Cruz cited policy issues as the key factor, most notably the nomination of Supreme Court justices. But what led Cruz to this personally humiliating decision was the logic of partisan politics. Highly committed Republicans—of which Cruz is surely an exemplar—have real differences with Democrats like Hillary Clinton, which means they are likely to vote for whomever their party nominates, even someone as loathsome as Trump.
The path taken by Cruz has been followed by countless other prominent Republicans. And the pattern of capitulation is likely to continue unless Trump suffers a massive loss of popularity among Republican voters. This means the Republican Congress is not going to effectively push back against Trump’s excesses.
This week, rumors briefly flourished that Senator Susan Collins of Maine was going to oppose the nomination of Ben Carson as secretary of Housing and Urban Development. Collins herself quickly squashed the rumors. Cruz and other Republicans defended Trump’s sudden break with longstanding government policy when he took a phone call from the president of Taiwan. Republicans on Capitol Hill seem to have decided they are not going to challenge Trump on the glaring conflict-of-interest problems presented by his global business empire.
The party that capitulated to Trump is going to keep on waving the white flag. Never Trump was a popular slogan in 2016, but the reality of the Republican Party is now Forever Trump.

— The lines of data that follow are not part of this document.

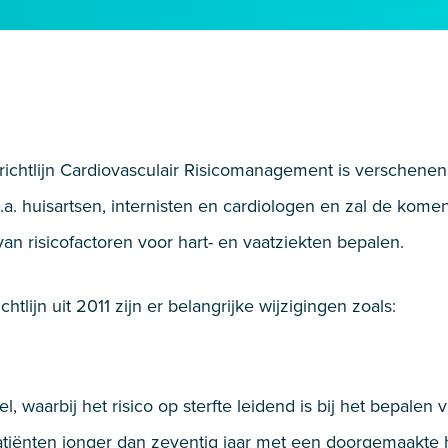
 richtlijn Cardiovasculair Risicomanagement is verschene
. huisartsen, internisten en cardiologen en zal de kome
an risicofactoren voor hart- en vaatziekten bepalen.
htlijn uit 2011 zijn er belangrijke wijzigingen zoals:
 waarbij het risico op sterfte leidend is bij het bepalen v
tiënten jonger dan zeventig jaar met een doorgemaakte ha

It’s easy to find extenuating justifications for the cravenness of the GOP. It’s rooted in an age of partisan polarization, as well as the dream of the likes of Paul Ryan of having a unitary government that could fulfill long-deferred goals of the conservative movement. As astute observers like Michael Grunwald note, the fanatical partisanship of the GOP, already evident in the way Senate Majority Leader Mitch McConnell implemented a policy of absolute rejectionism during the Obama administration, has in fact turned out to be politically smart: The GOP thwarted Barack Obama on many fronts and can now roll back his presidency.
Yet politics can never be fully divorced from morality. In order to achieve their victory, Republican leaders handed their party over to Donald Trump, a racist who boasted of sexually assaulting women, an advocate of torture and ethnic bigotry, a man in every way unfit for high office. Once Trump became the Republican nominee, the possibility of him becoming president was real and very few in his party tried to stop him. Whatever happens in the Trump era won’t just be his fault, but will now taint the entire party. That’s the true price of Republican capitulation.